The bank said it expects to see a return to positive organic growth in the software division at the full-year results in March, with improving momentum in most of the other divisions, apart from government services.

"We also expect continued margin improvement across the divisions led by the restructuring programme, which also should support future FCF generation," it added.

Aston Martin Lagonda was under pressure on Wednesday as Jefferies said the luxury car maker would need to raise "at least" £400m of fresh equity.

The bank, which rates the stock at 'hold' with a 475p price target, added that in itself, this may not ensure sustained profitability.

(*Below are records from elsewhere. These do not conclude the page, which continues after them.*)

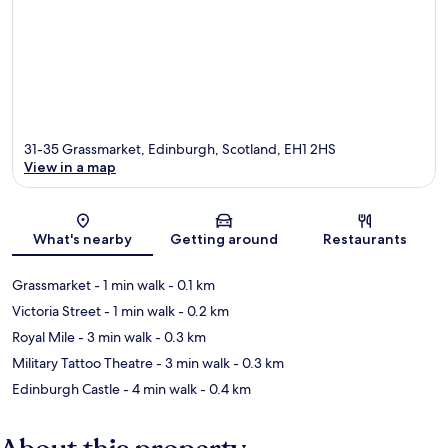
31-35 Grassmarket, Edinburgh, Scotland, EH1 2HS
View in a map
Map
What's nearby
Getting around
Restaurants
Grassmarket
- 1 min walk
- 0.1 km
Victoria Street
- 1 min walk
- 0.2 km
Royal Mile
- 3 min walk
- 0.3 km
Military Tattoo Theatre
- 3 min walk
- 0.3 km
Edinburgh Castle
- 4 min walk
- 0.4 km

"Given the challenges of the supercar industry, we must assume that the aspiring AML investors are considering a transformational deal, and not just funding AML. Scaling up super cars is hard to do, as we also see at McLaren, where low margins seem to be a function of low volume, while AML is more challenged on mix/price," Jefferies said in a note.

Aston Martin has confirmed it is in talks with potential strategic investors "which may or may not involve an equity investment". According to press reports, Canadian billionaire investor Lawrence Stroll, Chinese original equipment maker Geely and Chinese battery manufacturer CATL may be interested.

"Among these, CATL has denied being involved and Geely stands out for its track record of supporting Volvo Cars' turnaround and could bring some expertise, although we see limited synergy with Geely-owned Lotus, which operates in different segments and has different engineering expertise," Jefferies said.

"We see a low probability of an established OEM stepping in at the current valuation and given the distractions that AML would cause. In our view, only Daimler might consider supporting AML, partly to safeguard the volume of engines sold and therefore scale for the AMG brand."